Return the entries below in full. Keep every word as it is.
Segment Open
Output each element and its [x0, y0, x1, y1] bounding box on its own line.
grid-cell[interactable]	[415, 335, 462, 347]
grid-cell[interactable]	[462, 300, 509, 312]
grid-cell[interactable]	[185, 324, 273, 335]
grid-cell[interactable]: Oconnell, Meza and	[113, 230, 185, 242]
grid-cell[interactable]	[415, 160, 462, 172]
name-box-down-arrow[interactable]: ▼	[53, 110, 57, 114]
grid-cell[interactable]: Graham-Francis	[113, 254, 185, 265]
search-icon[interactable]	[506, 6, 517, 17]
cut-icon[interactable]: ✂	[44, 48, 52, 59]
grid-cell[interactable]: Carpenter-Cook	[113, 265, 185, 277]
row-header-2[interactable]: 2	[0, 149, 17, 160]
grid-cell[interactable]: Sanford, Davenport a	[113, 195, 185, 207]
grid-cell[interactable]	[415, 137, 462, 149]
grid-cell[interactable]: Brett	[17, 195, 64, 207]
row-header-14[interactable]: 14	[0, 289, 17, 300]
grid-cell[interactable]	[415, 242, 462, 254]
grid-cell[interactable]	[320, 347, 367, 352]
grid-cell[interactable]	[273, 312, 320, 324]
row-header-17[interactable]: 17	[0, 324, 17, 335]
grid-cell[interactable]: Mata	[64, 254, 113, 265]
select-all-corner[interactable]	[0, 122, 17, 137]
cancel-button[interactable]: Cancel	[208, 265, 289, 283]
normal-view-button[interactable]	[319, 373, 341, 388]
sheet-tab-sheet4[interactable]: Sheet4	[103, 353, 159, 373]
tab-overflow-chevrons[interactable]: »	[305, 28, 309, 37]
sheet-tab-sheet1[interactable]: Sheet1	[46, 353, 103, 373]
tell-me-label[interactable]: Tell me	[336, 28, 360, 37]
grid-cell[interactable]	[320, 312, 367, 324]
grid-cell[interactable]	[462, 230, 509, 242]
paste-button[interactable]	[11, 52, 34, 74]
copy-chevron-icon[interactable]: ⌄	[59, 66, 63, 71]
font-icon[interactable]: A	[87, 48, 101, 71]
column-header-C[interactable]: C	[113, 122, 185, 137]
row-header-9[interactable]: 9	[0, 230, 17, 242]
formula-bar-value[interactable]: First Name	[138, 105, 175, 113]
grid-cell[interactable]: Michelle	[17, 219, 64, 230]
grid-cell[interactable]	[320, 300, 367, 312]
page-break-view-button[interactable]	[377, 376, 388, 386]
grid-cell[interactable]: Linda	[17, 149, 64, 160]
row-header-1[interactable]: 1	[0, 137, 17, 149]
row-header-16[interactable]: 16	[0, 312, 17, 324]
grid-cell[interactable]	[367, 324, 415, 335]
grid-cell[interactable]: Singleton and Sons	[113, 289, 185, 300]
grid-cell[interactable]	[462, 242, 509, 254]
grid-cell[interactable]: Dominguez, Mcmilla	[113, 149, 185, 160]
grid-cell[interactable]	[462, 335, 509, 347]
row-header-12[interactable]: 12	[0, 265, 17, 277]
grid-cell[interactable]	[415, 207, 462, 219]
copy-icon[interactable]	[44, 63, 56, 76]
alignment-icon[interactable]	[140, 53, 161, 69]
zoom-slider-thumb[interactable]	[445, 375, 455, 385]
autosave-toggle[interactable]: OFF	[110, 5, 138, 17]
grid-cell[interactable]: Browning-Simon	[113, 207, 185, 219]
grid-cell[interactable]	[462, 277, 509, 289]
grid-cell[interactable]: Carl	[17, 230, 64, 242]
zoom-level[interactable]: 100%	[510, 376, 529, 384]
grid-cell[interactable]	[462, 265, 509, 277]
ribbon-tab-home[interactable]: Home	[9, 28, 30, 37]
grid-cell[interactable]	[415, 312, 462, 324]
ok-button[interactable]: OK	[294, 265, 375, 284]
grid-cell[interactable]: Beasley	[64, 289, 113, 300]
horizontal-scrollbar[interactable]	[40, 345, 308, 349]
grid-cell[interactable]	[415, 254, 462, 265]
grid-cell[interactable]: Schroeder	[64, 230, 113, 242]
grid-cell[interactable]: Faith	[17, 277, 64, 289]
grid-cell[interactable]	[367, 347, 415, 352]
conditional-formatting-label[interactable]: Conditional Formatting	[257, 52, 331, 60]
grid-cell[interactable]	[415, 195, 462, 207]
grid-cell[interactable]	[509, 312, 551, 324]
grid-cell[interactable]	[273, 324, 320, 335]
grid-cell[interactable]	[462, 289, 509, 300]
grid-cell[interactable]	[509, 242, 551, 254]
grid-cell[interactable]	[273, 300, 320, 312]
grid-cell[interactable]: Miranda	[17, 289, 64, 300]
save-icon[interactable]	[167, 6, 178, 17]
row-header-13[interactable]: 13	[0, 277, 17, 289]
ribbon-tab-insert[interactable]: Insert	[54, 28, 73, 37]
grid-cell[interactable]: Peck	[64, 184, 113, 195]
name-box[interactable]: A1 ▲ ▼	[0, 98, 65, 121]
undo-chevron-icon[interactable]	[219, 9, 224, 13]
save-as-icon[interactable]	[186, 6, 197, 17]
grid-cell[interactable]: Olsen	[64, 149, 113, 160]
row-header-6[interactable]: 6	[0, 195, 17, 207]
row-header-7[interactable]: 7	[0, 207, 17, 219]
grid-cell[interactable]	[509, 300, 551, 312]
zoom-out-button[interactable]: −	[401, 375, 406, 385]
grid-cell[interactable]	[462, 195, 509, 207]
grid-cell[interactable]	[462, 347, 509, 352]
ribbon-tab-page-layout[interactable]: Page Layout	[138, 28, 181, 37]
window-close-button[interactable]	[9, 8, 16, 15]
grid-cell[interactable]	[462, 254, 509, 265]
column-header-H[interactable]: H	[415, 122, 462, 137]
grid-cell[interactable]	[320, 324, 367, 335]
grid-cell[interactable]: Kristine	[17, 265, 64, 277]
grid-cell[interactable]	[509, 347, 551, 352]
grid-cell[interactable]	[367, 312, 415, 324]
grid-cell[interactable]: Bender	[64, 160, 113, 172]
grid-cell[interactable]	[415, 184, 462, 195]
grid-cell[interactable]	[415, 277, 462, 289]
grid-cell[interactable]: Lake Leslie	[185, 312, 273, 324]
Segment Closed
_ANSWER_
Output each element and its [x0, y0, x1, y1] bounding box on its own line.
grid-cell[interactable]	[415, 335, 462, 347]
grid-cell[interactable]	[462, 300, 509, 312]
grid-cell[interactable]	[185, 324, 273, 335]
grid-cell[interactable]: Oconnell, Meza and	[113, 230, 185, 242]
grid-cell[interactable]	[415, 160, 462, 172]
name-box-down-arrow[interactable]: ▼	[53, 110, 57, 114]
grid-cell[interactable]: Graham-Francis	[113, 254, 185, 265]
search-icon[interactable]	[506, 6, 517, 17]
cut-icon[interactable]: ✂	[44, 48, 52, 59]
grid-cell[interactable]: Carpenter-Cook	[113, 265, 185, 277]
row-header-2[interactable]: 2	[0, 149, 17, 160]
grid-cell[interactable]: Sanford, Davenport a	[113, 195, 185, 207]
grid-cell[interactable]	[415, 137, 462, 149]
grid-cell[interactable]: Brett	[17, 195, 64, 207]
row-header-14[interactable]: 14	[0, 289, 17, 300]
grid-cell[interactable]	[415, 242, 462, 254]
grid-cell[interactable]	[320, 347, 367, 352]
grid-cell[interactable]	[273, 312, 320, 324]
row-header-17[interactable]: 17	[0, 324, 17, 335]
grid-cell[interactable]: Mata	[64, 254, 113, 265]
select-all-corner[interactable]	[0, 122, 17, 137]
cancel-button[interactable]: Cancel	[208, 265, 289, 283]
normal-view-button[interactable]	[319, 373, 341, 388]
sheet-tab-sheet4[interactable]: Sheet4	[103, 353, 159, 373]
tab-overflow-chevrons[interactable]: »	[305, 28, 309, 37]
sheet-tab-sheet1[interactable]: Sheet1	[46, 353, 103, 373]
tell-me-label[interactable]: Tell me	[336, 28, 360, 37]
grid-cell[interactable]	[320, 312, 367, 324]
grid-cell[interactable]	[462, 230, 509, 242]
paste-button[interactable]	[11, 52, 34, 74]
copy-chevron-icon[interactable]: ⌄	[59, 66, 63, 71]
font-icon[interactable]: A	[87, 48, 101, 71]
column-header-C[interactable]: C	[113, 122, 185, 137]
row-header-9[interactable]: 9	[0, 230, 17, 242]
formula-bar-value[interactable]: First Name	[138, 105, 175, 113]
grid-cell[interactable]: Michelle	[17, 219, 64, 230]
grid-cell[interactable]	[320, 300, 367, 312]
page-break-view-button[interactable]	[377, 376, 388, 386]
grid-cell[interactable]: Linda	[17, 149, 64, 160]
row-header-1[interactable]: 1	[0, 137, 17, 149]
row-header-16[interactable]: 16	[0, 312, 17, 324]
grid-cell[interactable]	[367, 324, 415, 335]
grid-cell[interactable]: Singleton and Sons	[113, 289, 185, 300]
grid-cell[interactable]	[462, 242, 509, 254]
grid-cell[interactable]: Dominguez, Mcmilla	[113, 149, 185, 160]
grid-cell[interactable]	[462, 335, 509, 347]
row-header-12[interactable]: 12	[0, 265, 17, 277]
grid-cell[interactable]	[415, 207, 462, 219]
copy-icon[interactable]	[44, 63, 56, 76]
alignment-icon[interactable]	[140, 53, 161, 69]
zoom-slider-thumb[interactable]	[445, 375, 455, 385]
autosave-toggle[interactable]: OFF	[110, 5, 138, 17]
grid-cell[interactable]: Browning-Simon	[113, 207, 185, 219]
grid-cell[interactable]	[462, 277, 509, 289]
grid-cell[interactable]: Carl	[17, 230, 64, 242]
zoom-level[interactable]: 100%	[510, 376, 529, 384]
grid-cell[interactable]	[462, 265, 509, 277]
ribbon-tab-home[interactable]: Home	[9, 28, 30, 37]
grid-cell[interactable]	[415, 312, 462, 324]
ok-button[interactable]: OK	[294, 265, 375, 284]
grid-cell[interactable]: Beasley	[64, 289, 113, 300]
horizontal-scrollbar[interactable]	[40, 345, 308, 349]
grid-cell[interactable]	[415, 254, 462, 265]
grid-cell[interactable]: Schroeder	[64, 230, 113, 242]
grid-cell[interactable]: Faith	[17, 277, 64, 289]
grid-cell[interactable]	[367, 347, 415, 352]
conditional-formatting-label[interactable]: Conditional Formatting	[257, 52, 331, 60]
grid-cell[interactable]	[415, 195, 462, 207]
grid-cell[interactable]	[509, 312, 551, 324]
grid-cell[interactable]	[273, 324, 320, 335]
grid-cell[interactable]	[462, 289, 509, 300]
grid-cell[interactable]	[509, 242, 551, 254]
grid-cell[interactable]	[273, 300, 320, 312]
grid-cell[interactable]: Miranda	[17, 289, 64, 300]
save-icon[interactable]	[167, 6, 178, 17]
row-header-13[interactable]: 13	[0, 277, 17, 289]
ribbon-tab-insert[interactable]: Insert	[54, 28, 73, 37]
grid-cell[interactable]: Peck	[64, 184, 113, 195]
name-box[interactable]: A1 ▲ ▼	[0, 98, 65, 121]
undo-chevron-icon[interactable]	[219, 9, 224, 13]
save-as-icon[interactable]	[186, 6, 197, 17]
grid-cell[interactable]: Olsen	[64, 149, 113, 160]
row-header-6[interactable]: 6	[0, 195, 17, 207]
row-header-7[interactable]: 7	[0, 207, 17, 219]
grid-cell[interactable]	[509, 300, 551, 312]
zoom-out-button[interactable]: −	[401, 375, 406, 385]
grid-cell[interactable]	[462, 195, 509, 207]
grid-cell[interactable]	[462, 347, 509, 352]
ribbon-tab-page-layout[interactable]: Page Layout	[138, 28, 181, 37]
window-close-button[interactable]	[9, 8, 16, 15]
grid-cell[interactable]	[462, 254, 509, 265]
column-header-H[interactable]: H	[415, 122, 462, 137]
grid-cell[interactable]	[320, 324, 367, 335]
grid-cell[interactable]: Kristine	[17, 265, 64, 277]
grid-cell[interactable]	[509, 347, 551, 352]
grid-cell[interactable]	[367, 312, 415, 324]
grid-cell[interactable]: Bender	[64, 160, 113, 172]
grid-cell[interactable]	[415, 184, 462, 195]
grid-cell[interactable]	[415, 277, 462, 289]
grid-cell[interactable]: Lake Leslie	[185, 312, 273, 324]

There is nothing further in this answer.